Rotimi Fani-Kayode’s piece employs photography, staging, and props to create an image of a naked man of African descent biting into leaves grasped in his left hand. No characteristic features of the man’s face are shown in the image - rather, the emphasis is on the ‘savage’ behavior of the individual is highlighted. Through his work, Fani-Kayode exploits the ideas of primitivism and savage actions referencing westerner’s acquired thinking patterns of non-westerners since colonial times. Fani-Kayode also promotes the idea and function of ‘The Stereotypical Grotesque’ in this piece, which means to play upon whatever extreme expectation and stereotype that one has of a group of people, and to form it as the centerpiece of the artwork. Fani-Kayode uses his platform as an artist to make a remark on the identity that has been formed of minorities by westerners, and the stereotypes that have remained for centuries.
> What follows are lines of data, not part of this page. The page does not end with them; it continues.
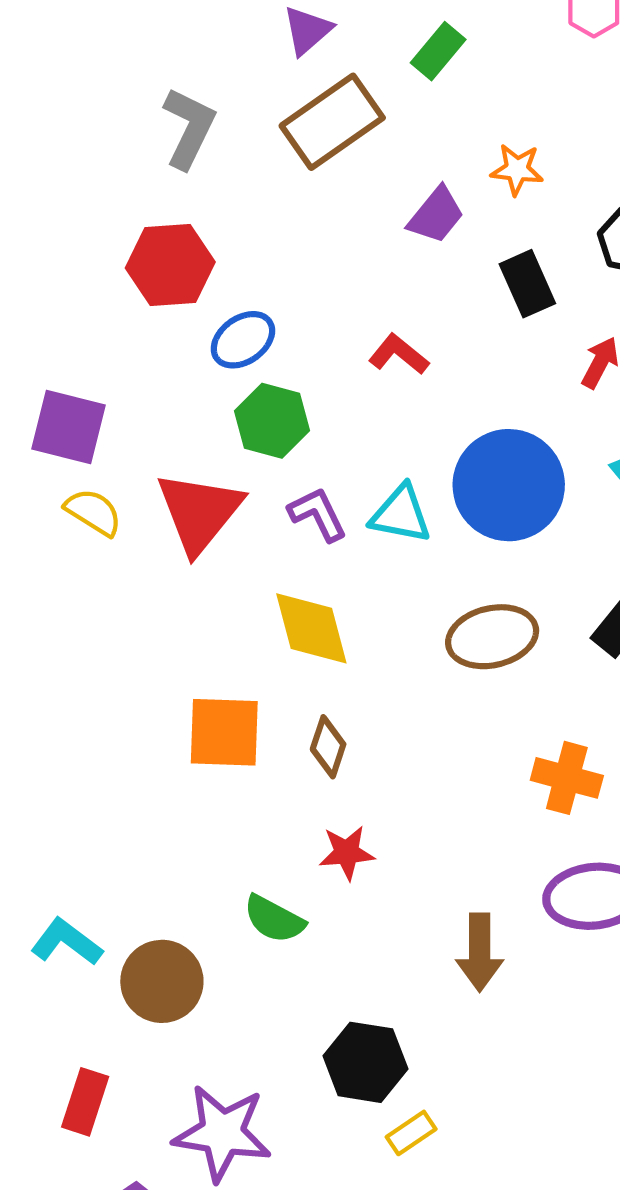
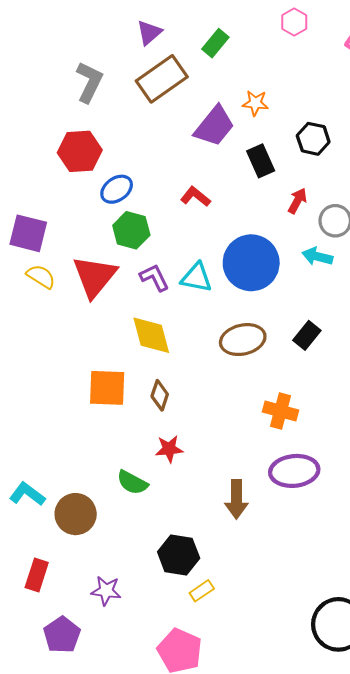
purple trapezoid: (436, 215) -> (214, 126), size x1.4
purple star: (222, 1133) -> (106, 591), size x0.6

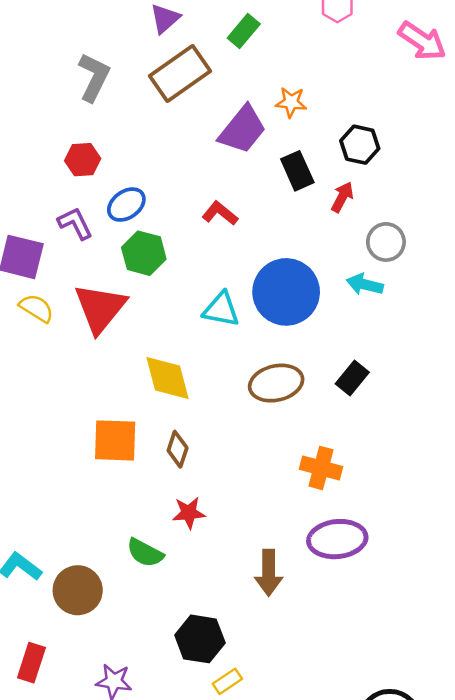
red hexagon: (80, 151) -> (83, 160), size x0.7
red arrow: (297, 201) -> (342, 197), moved
purple L-shape: (154, 278) -> (75, 223), moved

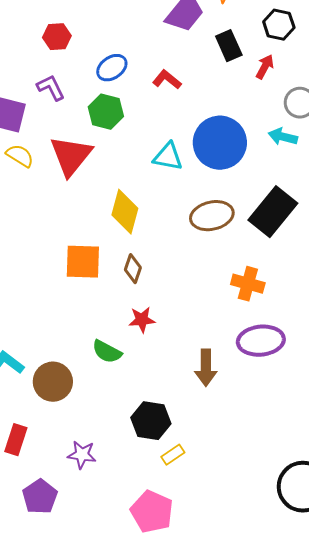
blue ellipse: (126, 205) -> (112, 68), moved
yellow diamond: (168, 378) -> (125, 212), turned 30
black rectangle: (352, 378) -> (273, 212), size x1.8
Jimmie Durham’s work approaches a similar topic to that of Fani-Kayode’s, giving us insight to the struggles of an ethnically indigenous individual living in modern America. Durham’s piece is presented as a squirrel pelt attached to a piece of painted wood, situated under a plastic phone. He also uses text in his artwork, as the squirrel’s back reads: “The zone where the natives live is not complementary to the zone inhabited by the settlers.” This piece, though made in the late ‘80s, makes a clear statement about the ever-strained relationship between indigenous and non-indigenous individuals. Durham poses the question: where is the place for people like him in this modern world? Modernism tends to exclude the historical value and presentation given through indigenous expression and artwork, and therefore treats these people as outcasts once again. This image, though initially quasi-surrealist, truly deals with issues of postcolonial ends.


Both Fani-Kayode and Durham’s artwork poses a very important question to those engaging in the modern and contemporary world of art. In an attempt to advance to heights and places never reached or confronted before, are we excluding negative parts of our history that must be addressed? Americans have a very bad track record for not fully addressing historical issues such as the long exploitative behavior towards Native American’s and those of African descent. We have also created many stereotypes of these groups of people, pathologizing values and actions that define and contribute to the identity of a people group. Those who have been so deeply wounded by these careless actions must be given the opportunity to claim their own identity in the modern world and the modern art world.